The paper describes the stellar system VFTS 243, a massive binary system featuring an O-class star (the most massive and brightest type) and a stellar-mass black hole companion, about 10 times the mass of our Sun. The pair orbit each other every 10.4 days and are located in the Large Magellanic Cloud (LMC), a (relatively nearby - astrophysically speaking) satellite galaxy of the Milky Way about 160,000 light-years from Earth. The LMC is a familiar sight to many southern hemisphere sky watchers where it, and the Small Magellanic Cloud, can often be seen with the naked eye from dark enough skies.

In this new paper, researchers simulated various scenarios to explain the mass and configuration of VFTS 243, aiming to determine which formation channel the system has followed. Their findings suggest that this black hole likely formed through the complete collapse channel, with no supernova explosion—essentially, the star was consumed by its own black hole. 

Challenging Supernovae Status Quo

Stellar evolution models. Credit: NASA JPL.

Existing models indicate that stars about the mass of our Sun (an average star), which live for roughly 10 billion years, end their lives by shedding their outer layers, leaving behind a white dwarf core that cools over time. Stars with masses between 8 and 25 times that of the Sun end in supernova explosions. These explosions leave behind neutron stars, pulsars, and magnetars. The rare, very massive stars—over 25 times the solar mass—burn through their fuel in 10 to 100 million years and explode in dramatic supernovae, with their cores collapsing into black holes.

In the complete collapse formation channel, the progenitor star's core accumulates matter until it collapses directly into a black hole without ejecting material into space. The new paper on VFTS 243 may now be providing supporting evidence for this scenario.

This has implications for our understanding of supernovae. If the most massive stars vanish without a supernova explosion, we won’t observe these events. Additionally, the lack of material ejection means fewer new elements are dispersed into the interstellar medium, potentially affecting the formation of new generations of stars and planets - which would need to be accounted for.

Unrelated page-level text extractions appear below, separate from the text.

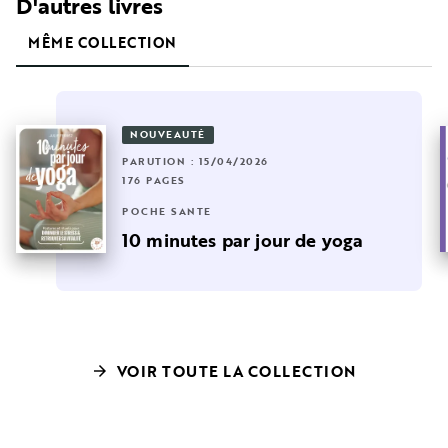
D'autres livres
MÊME COLLECTION
NOUVEAUTÉ
PARUTION : 15/04/2026
176 PAGES
POCHE SANTÉ
10 minutes par jour de yoga
VOIR TOUTE LA COLLECTION
arrow_forward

To reach their conclusions, the researchers examined two factors: how mass ejection from supernovae changes binary star orbits and how "kicks" to compact remnants affect these configurations.

When stars explode and shed their outer layers, the mass distribution in the system changes rapidly, potentially disrupting the binary configuration. The sudden loss of material can alter the orbits, increase eccentricity, shift inclination angles, or even separate the binary companions entirely.

Additionally, supernova explosions are often asymmetrical, giving the resulting neutron star or black hole a "natal kick." This kick can change the system's configuration, as seen in numerous studies of the varied velocities of neutron stars and pulsars, which range from tens to over 1000 km/s, with an average of around 250 km/s. These kicks can widen orbits, increase eccentricity, or disrupt the system.

Therefore, a system with a massive star and a high-mass black hole that has low orbital eccentricity (nearly circular) and a low natal kick velocity could suggest a complete collapse scenario. In other words, with no supernova event occurring, there's minimal mass ejection or natal kick to disrupt the system.

In this new paper, researchers' models showed that the mass ejection from the black hole formation in VFTS 243 was just 0.3 solar masses, and the velocity kick was a mere 4 km/s. These small values suggest that mass loss was primarily due to neutrino emission exclusively. Neutrinos are weakly interacting particles that carry away most of the gravitational energy during core collapse event, as well as being responsible for the initial cooling phase of neutron stars post supernova.

With these findings, astronomers hope to discover more systems like VFTS 243, shedding light on this poorly understood black hole formation channel and enhancing our understanding of how massive stars live, die, and disperse elements in our Universe.